La parenthèse forcée d’un confinement national alimente une résolution de s’en sortir, un instinct de survie. Foucault serait hystérique (même si je voulais éviter la métaphore prisonnière). L’air frais, durant les promenades quotidiennes, est plus fort, plus tonifiant qu’à l’habitude ; on se sent revivre, lors de ces temps autorisés par les forces de l’ordre. C’est une heure en suspension, où tout semble presque normal, si ce n’est que les dehors sont vides et regorgent d’une sensation lancinante d’effroi. D’un autre côté, la pluie est d’autant plus épuisante ; elle empiète sur nos moments de paix. Le mauvais temps nous astreint à l’intérieur, et le beau temps nous nargue, faisant presque naître un sentiment d’échec cuisant. Tout devient extrême, et on est coincé dans une boîte de plus en plus petite ; nos mondes et nos compréhensions de ceux-ci sont limités par le premier niveau d’un jeu vidéo.
Je ne peux que souhaiter que ce nouveau temps immobile soit une leçon de compassion. Comme la première fois, on s’est tou.te.s rué.e.s dans les magasins, pour se constituer un tas de provisions, comme des écureuils se préparant à hiberner tout l’hiver. Que de moqueries, de quolibets, pour ceux qui, en panique totale, ont empilé des montagnes de papier toilettes dans le coffre de leurs voitures avec frénésie ! Mais ceux-ci cristallisent une peur instinctive, première, de se retrouver sans défense face à notre nature plus animale qu’humaine, sans confort. Il n’y a rien de ridicule là-dedans, pourtant (serait-ce un symptôme classiste ? oups). On se retrouve tous dans cette appréhension pour quelque chose d’invisible.

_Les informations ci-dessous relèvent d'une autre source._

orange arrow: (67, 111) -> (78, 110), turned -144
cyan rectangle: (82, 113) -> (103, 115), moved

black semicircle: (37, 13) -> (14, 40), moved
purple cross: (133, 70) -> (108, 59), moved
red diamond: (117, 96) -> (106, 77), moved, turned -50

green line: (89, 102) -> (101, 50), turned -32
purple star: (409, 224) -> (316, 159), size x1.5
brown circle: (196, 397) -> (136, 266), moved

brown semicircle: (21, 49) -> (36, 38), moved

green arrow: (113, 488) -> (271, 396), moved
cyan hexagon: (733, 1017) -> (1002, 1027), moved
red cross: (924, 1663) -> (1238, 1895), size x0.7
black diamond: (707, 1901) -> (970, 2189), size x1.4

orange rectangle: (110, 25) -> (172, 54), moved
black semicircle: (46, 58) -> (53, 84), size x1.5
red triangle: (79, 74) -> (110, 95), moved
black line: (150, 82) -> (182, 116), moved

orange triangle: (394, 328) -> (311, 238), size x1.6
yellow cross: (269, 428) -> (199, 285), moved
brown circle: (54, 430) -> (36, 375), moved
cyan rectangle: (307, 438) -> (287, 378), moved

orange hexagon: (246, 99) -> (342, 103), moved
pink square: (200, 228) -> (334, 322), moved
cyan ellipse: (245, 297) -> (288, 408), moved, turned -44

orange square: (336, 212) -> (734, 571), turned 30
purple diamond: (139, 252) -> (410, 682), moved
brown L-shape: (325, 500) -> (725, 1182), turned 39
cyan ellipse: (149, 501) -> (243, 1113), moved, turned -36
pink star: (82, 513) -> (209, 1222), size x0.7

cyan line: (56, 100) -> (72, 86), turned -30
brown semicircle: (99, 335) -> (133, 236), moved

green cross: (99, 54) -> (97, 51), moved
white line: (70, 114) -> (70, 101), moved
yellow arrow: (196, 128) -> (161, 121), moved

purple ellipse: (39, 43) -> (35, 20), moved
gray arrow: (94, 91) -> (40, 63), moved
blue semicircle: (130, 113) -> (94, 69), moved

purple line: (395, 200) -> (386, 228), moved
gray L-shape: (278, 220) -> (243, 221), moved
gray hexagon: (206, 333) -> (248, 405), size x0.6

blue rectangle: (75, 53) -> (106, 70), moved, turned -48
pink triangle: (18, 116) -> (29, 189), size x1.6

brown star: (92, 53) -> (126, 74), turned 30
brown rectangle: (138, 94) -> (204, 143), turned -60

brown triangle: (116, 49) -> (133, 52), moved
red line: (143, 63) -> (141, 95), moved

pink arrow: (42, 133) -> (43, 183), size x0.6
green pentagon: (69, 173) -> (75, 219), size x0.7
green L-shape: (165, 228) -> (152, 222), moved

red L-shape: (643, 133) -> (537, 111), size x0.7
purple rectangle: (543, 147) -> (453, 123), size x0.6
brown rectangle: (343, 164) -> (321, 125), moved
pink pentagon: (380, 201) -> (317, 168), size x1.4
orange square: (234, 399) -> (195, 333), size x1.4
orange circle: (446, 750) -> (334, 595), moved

Nos stigmates colériques deviennent de plus en plus puissants, on ne cherche plus à s’en empêcher ; on cherche à cracher toujours plus sur nos voisins, surtout s’ils ne sont pas comme nous.Et si ce temps passé comme des enfants envoyés au coin pouvait nous donner plus d’empathie envers les moins fortunés, ce serait un miracle ; au lieu de ça, on cherche à fustiger d’autant plus de personnes, avec toujours plus de véhémence, expert comme anonyme.
Je n’ai pas de conseils, et je ne peux en aucun cas donner de réponses à toutes ces questions ; je n’en ai pas les qualifications. Restez chez vous, sortez couverts, respectez les gestes barrières, et répétez ça en boucle jusqu’à en devenir fou. Mais ne restez pas seul.e.s, n’hésitez pas à contacter vos proches lorsque vous vous sentez chancelant.e.s. Tou.te.s dans le même bateau, on flotte au-dessus des nuages, comme les vestiges d’une humanité meurtrie, traumatisée, déchirée. Les événements nous ont fait funambules ; perché.e.s entre deux mondes, on veut se protéger et protéger ceux qui nous sont chers, mais on souhaite aussi aller gambader, sans masques, sans aucune contrainte, après la fatigue essuyée. En attendant, on serre les dents ; on aura bien des occasions de folâtrer dans les herbes hautes ou entre les trottoirs pavés.